**Work order:** Using the records below, filter for lines that contain the string "CPTIA" and copy them out.

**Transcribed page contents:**
[Start of Attachment]

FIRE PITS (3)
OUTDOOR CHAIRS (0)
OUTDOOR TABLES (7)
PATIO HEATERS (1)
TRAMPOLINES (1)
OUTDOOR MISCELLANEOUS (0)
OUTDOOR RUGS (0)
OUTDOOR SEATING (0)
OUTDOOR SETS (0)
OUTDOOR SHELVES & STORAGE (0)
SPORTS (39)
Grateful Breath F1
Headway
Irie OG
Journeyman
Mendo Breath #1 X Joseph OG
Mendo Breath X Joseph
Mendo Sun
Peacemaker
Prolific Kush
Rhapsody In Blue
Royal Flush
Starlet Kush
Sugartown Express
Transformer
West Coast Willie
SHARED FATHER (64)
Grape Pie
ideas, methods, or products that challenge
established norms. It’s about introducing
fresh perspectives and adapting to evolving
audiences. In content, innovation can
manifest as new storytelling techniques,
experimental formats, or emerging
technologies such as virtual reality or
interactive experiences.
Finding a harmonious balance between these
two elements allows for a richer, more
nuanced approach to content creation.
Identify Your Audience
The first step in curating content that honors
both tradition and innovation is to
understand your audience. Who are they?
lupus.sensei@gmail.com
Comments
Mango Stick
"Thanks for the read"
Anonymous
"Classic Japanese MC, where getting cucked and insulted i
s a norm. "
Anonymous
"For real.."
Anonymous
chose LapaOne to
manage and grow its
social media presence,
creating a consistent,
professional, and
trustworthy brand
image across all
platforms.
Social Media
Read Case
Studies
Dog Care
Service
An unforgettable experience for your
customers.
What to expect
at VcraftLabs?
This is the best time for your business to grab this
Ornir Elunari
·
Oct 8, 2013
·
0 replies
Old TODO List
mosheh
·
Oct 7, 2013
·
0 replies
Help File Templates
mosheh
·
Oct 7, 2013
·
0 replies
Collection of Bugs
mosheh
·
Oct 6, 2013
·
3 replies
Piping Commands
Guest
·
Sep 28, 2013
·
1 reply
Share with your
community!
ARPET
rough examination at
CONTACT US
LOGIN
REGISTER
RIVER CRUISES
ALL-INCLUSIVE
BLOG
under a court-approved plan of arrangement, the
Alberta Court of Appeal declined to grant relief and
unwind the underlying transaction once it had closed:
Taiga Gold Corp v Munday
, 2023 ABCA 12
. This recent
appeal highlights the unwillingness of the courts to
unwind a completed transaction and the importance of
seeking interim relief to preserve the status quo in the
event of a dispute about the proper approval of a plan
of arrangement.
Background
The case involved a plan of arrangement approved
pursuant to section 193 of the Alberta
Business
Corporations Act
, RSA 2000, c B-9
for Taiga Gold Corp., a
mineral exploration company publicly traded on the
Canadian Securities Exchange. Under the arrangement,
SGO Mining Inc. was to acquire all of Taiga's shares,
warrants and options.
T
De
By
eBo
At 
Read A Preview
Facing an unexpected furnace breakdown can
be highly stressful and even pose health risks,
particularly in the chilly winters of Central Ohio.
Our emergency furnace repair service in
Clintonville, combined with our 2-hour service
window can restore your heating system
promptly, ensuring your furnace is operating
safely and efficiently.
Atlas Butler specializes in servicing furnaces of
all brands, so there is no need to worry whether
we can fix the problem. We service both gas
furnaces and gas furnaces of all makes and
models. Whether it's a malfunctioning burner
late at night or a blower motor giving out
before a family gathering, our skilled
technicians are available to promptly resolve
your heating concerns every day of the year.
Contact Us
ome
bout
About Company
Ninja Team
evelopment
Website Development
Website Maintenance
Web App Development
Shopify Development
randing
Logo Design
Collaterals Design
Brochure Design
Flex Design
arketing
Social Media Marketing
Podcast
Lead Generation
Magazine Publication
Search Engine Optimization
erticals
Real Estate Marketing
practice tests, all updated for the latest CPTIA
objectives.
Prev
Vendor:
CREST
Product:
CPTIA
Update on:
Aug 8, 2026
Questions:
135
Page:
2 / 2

[End of Attachment]

**Result of this task:**
practice tests, all updated for the latest CPTIA
CPTIA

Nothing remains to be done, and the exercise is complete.